On May 21, 2014, Mohammed Alattas received news that his father was dying. Alattas, who was a student at Royal Roads University and had an apartment in Victoria, wanted to get to his father’s bedside quickly.

He bought an airline ticket for the next day, then went to Robbins Parking to arrange payment for parking at one of its lots.

Robbins gave him a decal, but Alattas forgot to put it on his car, Judge Adrian Brooks noted in his ruling. On June 16, Robbins had the car towed away by Kustom Towing. However, for months afterward, Robbins continued to charge Alattas for the parking.

“As a result, Mr. Alattas had no suspicion that his car was anywhere but safely parked with Robbins. Unbeknownst to him, and all due to the chain of events set off by his moment of forgetfulness, his 2007 low-mileage BMW, valued at between $14,000 and $19,000, was sold by Kustom for $2,000,” Brooks said.
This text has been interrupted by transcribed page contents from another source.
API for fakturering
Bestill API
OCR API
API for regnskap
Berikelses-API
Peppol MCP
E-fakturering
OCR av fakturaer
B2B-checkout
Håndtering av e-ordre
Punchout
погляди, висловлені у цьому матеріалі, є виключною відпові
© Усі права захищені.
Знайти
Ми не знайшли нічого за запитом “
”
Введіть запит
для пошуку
During a trial in September, Brooks was asked to decide if Kustom had the authority to sell the car. Kustom asserted it had the authority because it had given proper notice under the Warehouse Lien Act.

But Brooks disagreed, ruling that Kustom had not obeyed the law. The towing company sent a notice to Alattas at the International Student Centre, an address he had left with the Insurance Corp. of B.C.
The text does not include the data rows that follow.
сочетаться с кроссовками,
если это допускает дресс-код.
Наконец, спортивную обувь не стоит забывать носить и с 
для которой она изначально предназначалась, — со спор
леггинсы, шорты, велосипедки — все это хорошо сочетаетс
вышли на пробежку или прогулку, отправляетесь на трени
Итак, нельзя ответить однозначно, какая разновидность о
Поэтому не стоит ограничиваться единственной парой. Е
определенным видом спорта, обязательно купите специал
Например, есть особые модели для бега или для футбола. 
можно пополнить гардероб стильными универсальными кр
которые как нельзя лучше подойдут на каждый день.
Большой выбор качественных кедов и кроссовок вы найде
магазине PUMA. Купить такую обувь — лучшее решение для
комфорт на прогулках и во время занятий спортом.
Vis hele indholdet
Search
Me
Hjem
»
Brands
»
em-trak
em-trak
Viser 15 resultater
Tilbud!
But it was sent in an ordinary envelope by regular mail. “There was nothing on the envelope to suggest there is time-sensitive information inside or that this envelope is anything other than junk mail,” Brooks said.

Kustom’s notice demanded full payment of its bill by July 14, and said that if it was not received by Aug. 4, the car would be advertised for sale at public auction.
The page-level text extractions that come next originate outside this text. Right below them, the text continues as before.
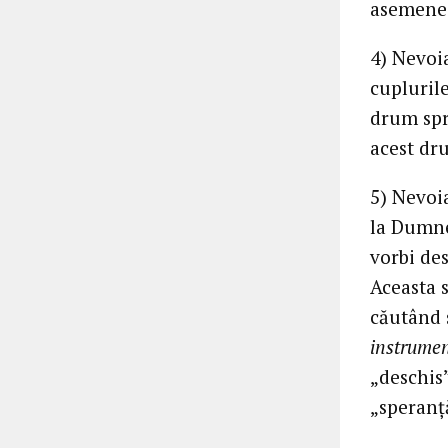
asemenea 
4) Nevoia
cuplurile
drum spre
acest dr
5) Nevoia
la Dumne
vorbi des
Aceasta 
căutând 
instrumen
„deschis”
„speranț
Kustom general manager, Cheryl Parker, placed two ads in newspapers, and the car was sold for $2,000 to a mechanic who works for a company that repairs Kustom vehicles.

Brooks said he accepted that the towing business is a difficult business, but observed that the lien act gives a means of having bills paid using the property of others in a short period of time. “That is a significant benefit to them. To ask only that they comply with the law does not seem too high a price to pay.”

The car was valued at $15,000 by one dealership and $10,000 by another. Alattas bought the car six months earlier for $21,000. He estimated its value in May 2014 was $19,000. However, because Alattas claimed the car on his tax form at $14,000, Brooks awarded him that amount.

Brooks dismissed Alattas’s claim for computer equipment, honey and clothes that were left in the car. Parker testified that the contents of Alattas’s car were given to charity.

Kustom Towing has filed notice of appeal. Lawyer Marlisa Martin said, in her view, Brooks had put an extra burden on all warehouse operators in terms of finding property owners when those owners disappear.

“This case is more important than just the student and this towing company,” Martin said. “It has larger implications in and across many different warehousers from dockyards to storage companies. Now warehousers are going to take extra steps to try and find people who have disappeared.”

The appeal is expected to be heard in B.C. Supreme Court next summer, she said.